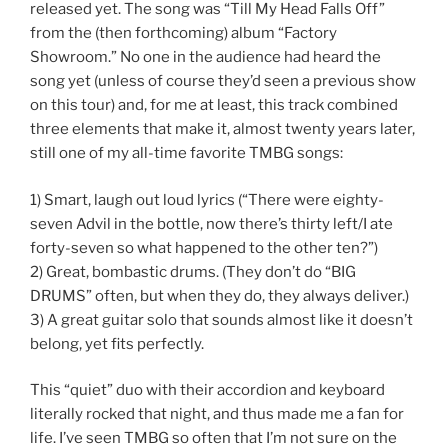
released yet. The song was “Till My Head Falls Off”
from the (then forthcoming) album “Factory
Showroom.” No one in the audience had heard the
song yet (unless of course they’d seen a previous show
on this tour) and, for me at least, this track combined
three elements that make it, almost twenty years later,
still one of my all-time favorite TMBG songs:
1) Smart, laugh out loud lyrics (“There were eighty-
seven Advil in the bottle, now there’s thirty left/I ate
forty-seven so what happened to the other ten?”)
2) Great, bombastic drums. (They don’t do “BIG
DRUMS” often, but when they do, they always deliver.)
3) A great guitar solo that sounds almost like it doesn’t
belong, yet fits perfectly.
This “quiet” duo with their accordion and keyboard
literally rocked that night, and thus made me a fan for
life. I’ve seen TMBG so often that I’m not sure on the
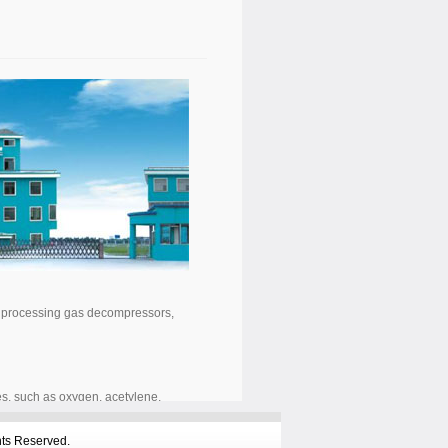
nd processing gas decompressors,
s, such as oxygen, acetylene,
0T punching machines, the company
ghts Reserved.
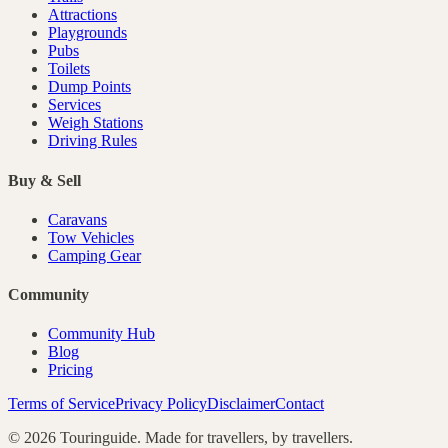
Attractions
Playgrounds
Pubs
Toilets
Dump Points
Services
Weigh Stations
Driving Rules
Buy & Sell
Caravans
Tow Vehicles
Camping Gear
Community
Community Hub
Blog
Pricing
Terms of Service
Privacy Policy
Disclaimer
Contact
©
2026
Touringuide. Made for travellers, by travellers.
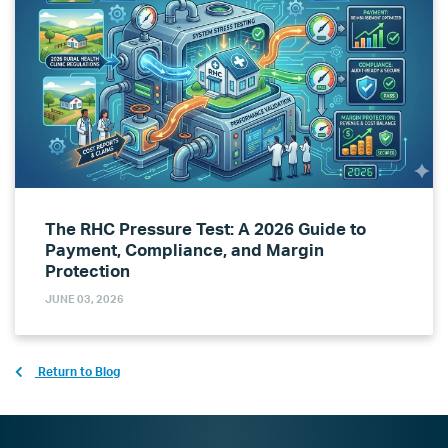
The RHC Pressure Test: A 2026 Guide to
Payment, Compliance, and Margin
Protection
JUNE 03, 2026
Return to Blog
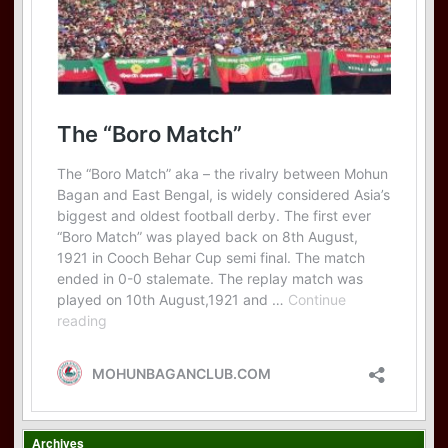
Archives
--
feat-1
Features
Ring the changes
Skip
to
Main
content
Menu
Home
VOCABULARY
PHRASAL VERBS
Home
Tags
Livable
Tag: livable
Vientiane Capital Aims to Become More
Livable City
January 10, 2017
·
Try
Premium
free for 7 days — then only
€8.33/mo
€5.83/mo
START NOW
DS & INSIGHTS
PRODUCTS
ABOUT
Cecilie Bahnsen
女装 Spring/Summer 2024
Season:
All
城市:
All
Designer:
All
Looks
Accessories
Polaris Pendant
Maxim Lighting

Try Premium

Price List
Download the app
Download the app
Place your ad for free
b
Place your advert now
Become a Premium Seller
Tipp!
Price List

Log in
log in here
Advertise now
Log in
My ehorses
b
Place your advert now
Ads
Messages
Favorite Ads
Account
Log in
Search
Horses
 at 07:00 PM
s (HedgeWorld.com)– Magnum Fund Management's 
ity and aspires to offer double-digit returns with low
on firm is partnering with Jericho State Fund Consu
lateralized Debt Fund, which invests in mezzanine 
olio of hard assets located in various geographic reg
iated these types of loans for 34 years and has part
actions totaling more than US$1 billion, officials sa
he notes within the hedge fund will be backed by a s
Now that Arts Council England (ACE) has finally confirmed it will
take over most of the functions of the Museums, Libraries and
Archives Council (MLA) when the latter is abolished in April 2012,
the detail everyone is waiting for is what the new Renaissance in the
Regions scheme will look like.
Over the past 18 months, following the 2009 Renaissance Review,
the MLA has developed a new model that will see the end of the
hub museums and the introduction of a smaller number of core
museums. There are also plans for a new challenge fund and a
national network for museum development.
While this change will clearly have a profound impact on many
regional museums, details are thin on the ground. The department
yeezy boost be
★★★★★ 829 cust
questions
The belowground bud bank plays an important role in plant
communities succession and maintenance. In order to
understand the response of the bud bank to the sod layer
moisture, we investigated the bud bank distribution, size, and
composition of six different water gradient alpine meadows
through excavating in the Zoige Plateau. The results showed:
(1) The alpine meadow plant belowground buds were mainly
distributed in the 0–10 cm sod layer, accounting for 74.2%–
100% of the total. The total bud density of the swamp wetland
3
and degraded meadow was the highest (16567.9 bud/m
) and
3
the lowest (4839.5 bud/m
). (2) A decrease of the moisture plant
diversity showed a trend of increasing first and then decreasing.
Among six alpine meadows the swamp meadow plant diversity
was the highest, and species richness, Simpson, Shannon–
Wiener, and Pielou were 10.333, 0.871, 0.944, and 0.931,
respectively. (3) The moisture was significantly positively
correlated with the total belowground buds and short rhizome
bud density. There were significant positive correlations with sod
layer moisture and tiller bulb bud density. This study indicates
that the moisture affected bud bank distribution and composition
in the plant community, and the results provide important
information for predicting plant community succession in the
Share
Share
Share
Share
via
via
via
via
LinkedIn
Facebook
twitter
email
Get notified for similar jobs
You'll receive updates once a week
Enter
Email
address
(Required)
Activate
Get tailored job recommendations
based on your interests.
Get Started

• DIRECTIONS FOR THIS TASK:
Retype only the lines above from the one with "released yet. The" through the one with "Weigh Stations", exactly and with both ends. Images stay out.

• SOLUTION TO THE EXERCISE:
released yet. The song was “Till My Head Falls Off”
from the (then forthcoming) album “Factory
Showroom.” No one in the audience had heard the
song yet (unless of course they’d seen a previous show
on this tour) and, for me at least, this track combined
three elements that make it, almost twenty years later,
still one of my all-time favorite TMBG songs:
1) Smart, laugh out loud lyrics (“There were eighty-
seven Advil in the bottle, now there’s thirty left/I ate
forty-seven so what happened to the other ten?”)
2) Great, bombastic drums. (They don’t do “BIG
DRUMS” often, but when they do, they always deliver.)
3) A great guitar solo that sounds almost like it doesn’t
belong, yet fits perfectly.
This “quiet” duo with their accordion and keyboard
literally rocked that night, and thus made me a fan for
life. I’ve seen TMBG so often that I’m not sure on the
nd processing gas decompressors,
s, such as oxygen, acetylene,
0T punching machines, the company
ghts Reserved.
Attractions
Playgrounds
Pubs
Toilets
Dump Points
Services
Weigh Stations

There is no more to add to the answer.